Work instructions - Skip the pictures. Give all the data again exactly.

Input data -
★ ★ ★ ★ ★ ★ ★

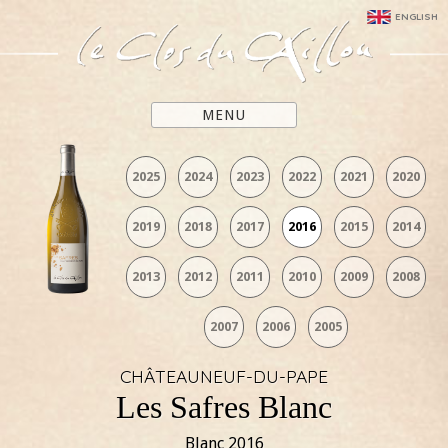
ENGLISH
MENU
2025
2024
2023
2022
2021
2020
2019
2018
2017
2016
2015
2014
2013
2012
2011
2010
2009
2008
2007
2006
2005
CHÂTEAUNEUF-DU-PAPE
Les Safres Blanc
Blanc
2016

★ ★ ★ ★ ★ ★ ★

Output for this task -
ENGLISH
MENU
2025
2024
2023
2022
2021
2020
2019
2018
2017
2016
2015
2014
2013
2012
2011
2010
2009
2008
2007
2006
2005
CHÂTEAUNEUF-DU-PAPE
Les Safres Blanc
Blanc
2016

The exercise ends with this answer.